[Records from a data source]

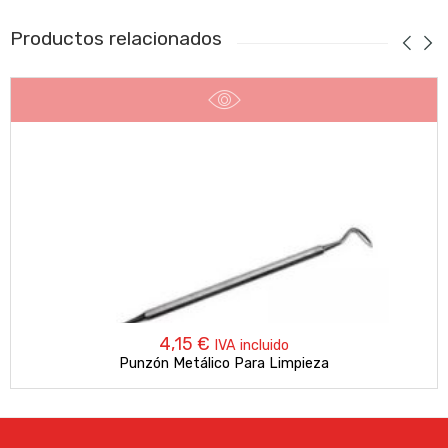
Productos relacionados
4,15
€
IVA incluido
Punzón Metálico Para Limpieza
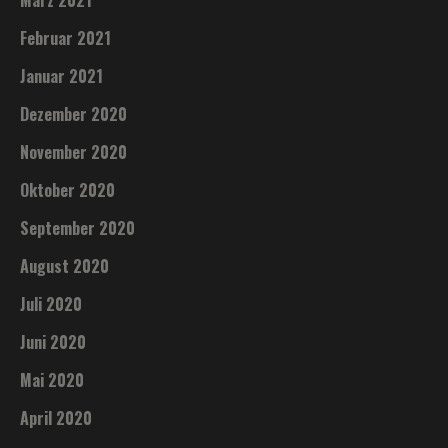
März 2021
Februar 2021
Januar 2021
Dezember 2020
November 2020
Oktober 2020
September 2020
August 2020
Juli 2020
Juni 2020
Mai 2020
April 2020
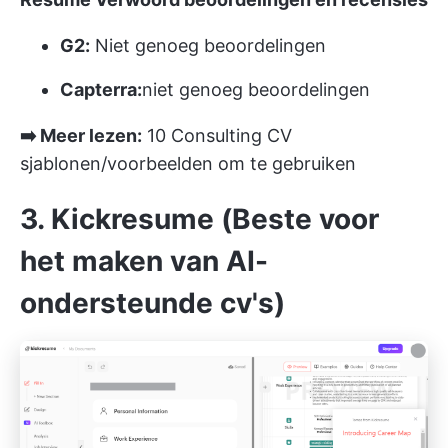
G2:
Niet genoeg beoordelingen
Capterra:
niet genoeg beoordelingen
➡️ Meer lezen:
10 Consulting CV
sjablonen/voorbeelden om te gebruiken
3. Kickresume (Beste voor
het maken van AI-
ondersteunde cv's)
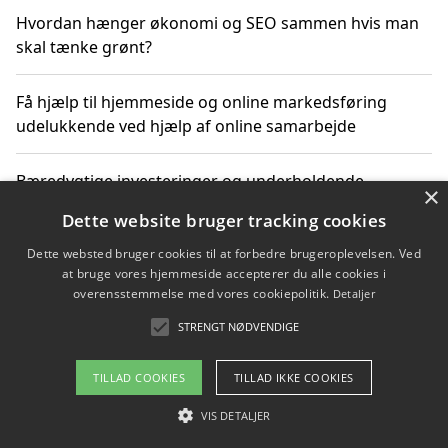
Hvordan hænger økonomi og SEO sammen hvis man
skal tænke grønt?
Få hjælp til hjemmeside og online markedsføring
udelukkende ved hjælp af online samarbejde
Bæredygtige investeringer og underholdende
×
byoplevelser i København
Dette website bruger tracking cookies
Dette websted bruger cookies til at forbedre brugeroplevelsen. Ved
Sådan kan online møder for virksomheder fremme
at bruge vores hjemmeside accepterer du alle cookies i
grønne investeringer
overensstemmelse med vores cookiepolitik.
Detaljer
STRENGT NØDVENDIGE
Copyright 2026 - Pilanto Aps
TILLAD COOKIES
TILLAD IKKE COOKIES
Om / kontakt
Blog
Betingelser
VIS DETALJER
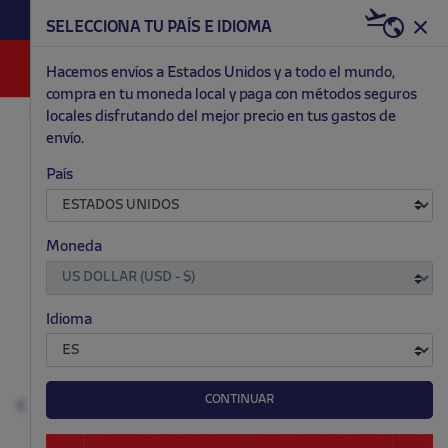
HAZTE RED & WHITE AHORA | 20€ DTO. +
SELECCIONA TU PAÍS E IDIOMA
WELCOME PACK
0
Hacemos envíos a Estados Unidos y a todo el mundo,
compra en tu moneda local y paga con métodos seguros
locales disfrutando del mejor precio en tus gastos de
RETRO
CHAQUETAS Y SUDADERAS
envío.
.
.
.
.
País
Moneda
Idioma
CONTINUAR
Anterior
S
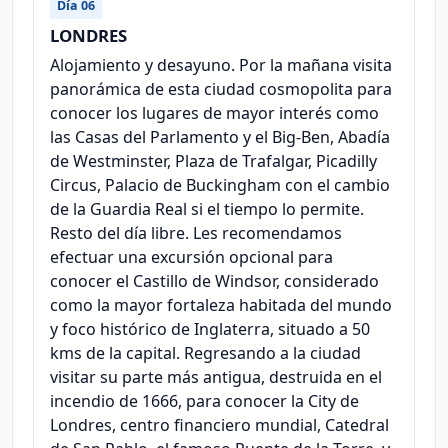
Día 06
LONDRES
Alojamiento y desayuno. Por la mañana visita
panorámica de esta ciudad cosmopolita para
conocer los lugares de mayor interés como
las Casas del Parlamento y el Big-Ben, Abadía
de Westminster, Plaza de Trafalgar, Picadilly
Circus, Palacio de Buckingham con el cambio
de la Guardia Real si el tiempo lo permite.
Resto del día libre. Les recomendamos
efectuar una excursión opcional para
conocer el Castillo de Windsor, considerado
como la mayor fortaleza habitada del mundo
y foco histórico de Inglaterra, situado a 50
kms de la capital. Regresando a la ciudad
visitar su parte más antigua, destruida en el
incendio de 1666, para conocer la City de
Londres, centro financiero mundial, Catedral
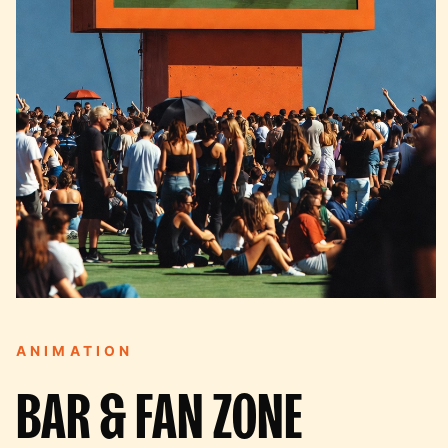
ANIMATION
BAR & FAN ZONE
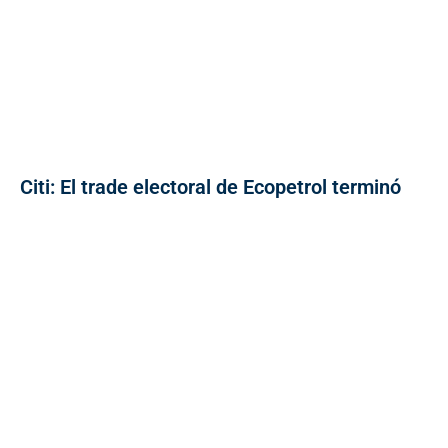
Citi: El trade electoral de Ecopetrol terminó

...

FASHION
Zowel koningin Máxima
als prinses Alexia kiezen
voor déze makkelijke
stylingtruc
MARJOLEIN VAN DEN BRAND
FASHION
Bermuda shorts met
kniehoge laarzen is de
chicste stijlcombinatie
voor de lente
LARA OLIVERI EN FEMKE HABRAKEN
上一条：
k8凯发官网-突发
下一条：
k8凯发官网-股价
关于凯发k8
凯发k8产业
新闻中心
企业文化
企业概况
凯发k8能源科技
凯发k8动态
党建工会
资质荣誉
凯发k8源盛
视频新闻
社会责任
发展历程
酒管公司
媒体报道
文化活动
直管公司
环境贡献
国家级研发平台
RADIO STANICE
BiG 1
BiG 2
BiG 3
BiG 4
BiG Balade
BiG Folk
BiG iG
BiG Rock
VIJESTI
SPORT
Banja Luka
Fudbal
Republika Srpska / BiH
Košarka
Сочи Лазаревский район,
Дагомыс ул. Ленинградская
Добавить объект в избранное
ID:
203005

...

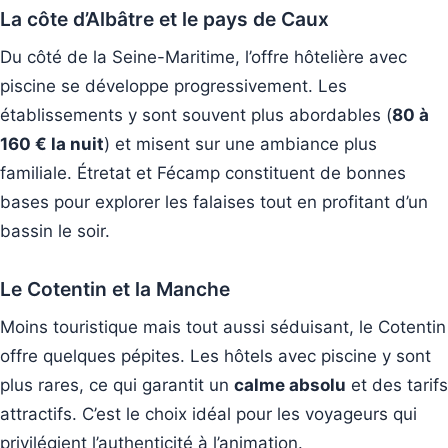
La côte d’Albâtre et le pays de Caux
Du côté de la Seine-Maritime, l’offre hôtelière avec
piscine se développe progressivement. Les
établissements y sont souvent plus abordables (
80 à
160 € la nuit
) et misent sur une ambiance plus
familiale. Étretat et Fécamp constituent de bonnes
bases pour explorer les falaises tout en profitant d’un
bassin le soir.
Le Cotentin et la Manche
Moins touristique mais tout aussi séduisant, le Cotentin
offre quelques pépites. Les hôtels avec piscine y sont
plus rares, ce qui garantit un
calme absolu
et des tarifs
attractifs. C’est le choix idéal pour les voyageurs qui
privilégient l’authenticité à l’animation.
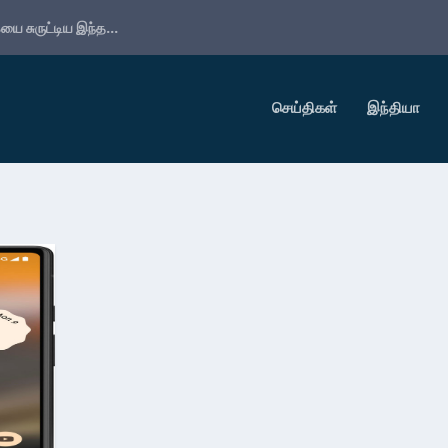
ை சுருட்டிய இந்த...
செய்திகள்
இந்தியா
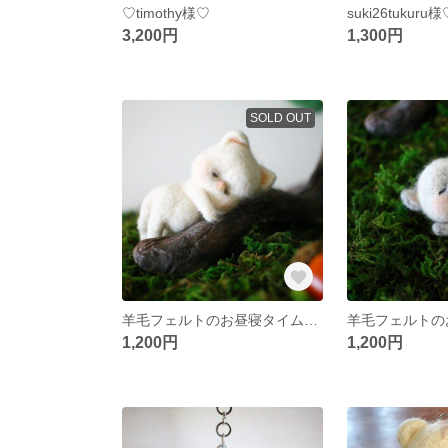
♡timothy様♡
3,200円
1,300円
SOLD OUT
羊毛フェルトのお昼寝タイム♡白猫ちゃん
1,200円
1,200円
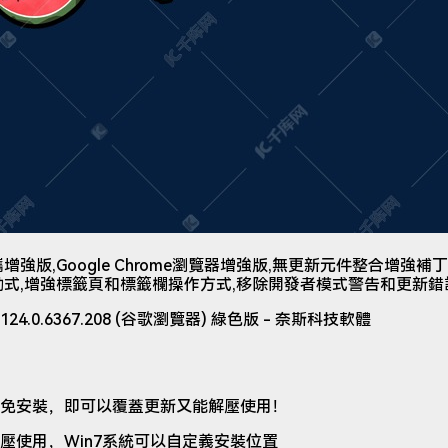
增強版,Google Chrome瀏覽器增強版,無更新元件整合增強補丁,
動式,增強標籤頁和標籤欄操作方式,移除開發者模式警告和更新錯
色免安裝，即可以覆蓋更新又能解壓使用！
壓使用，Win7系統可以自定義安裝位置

:: TASK ::
Reproduce, word for word, only the lines in the records above from the line with "Productos relacionados" through the line with "grønne investeringer", including both ends; omit the pictures.

:: EXERCISE OUTPUT ::
Productos relacionados
4,15
€
IVA incluido
Punzón Metálico Para Limpieza
März 2021
Februar 2021
Januar 2021
Dezember 2020
November 2020
Oktober 2020
September 2020
August 2020
Juli 2020
Juni 2020
Mai 2020
April 2020
G2:
Niet genoeg beoordelingen
Capterra:
niet genoeg beoordelingen
➡️ Meer lezen:
10 Consulting CV
sjablonen/voorbeelden om te gebruiken
3. Kickresume (Beste voor
het maken van AI-
ondersteunde cv's)
Hvordan hænger økonomi og SEO sammen hvis man
skal tænke grønt?
Få hjælp til hjemmeside og online markedsføring
udelukkende ved hjælp af online samarbejde
Bæredygtige investeringer og underholdende
×
byoplevelser i København
Dette website bruger tracking cookies
Dette websted bruger cookies til at forbedre brugeroplevelsen. Ved
Sådan kan online møder for virksomheder fremme
at bruge vores hjemmeside accepterer du alle cookies i
grønne investeringer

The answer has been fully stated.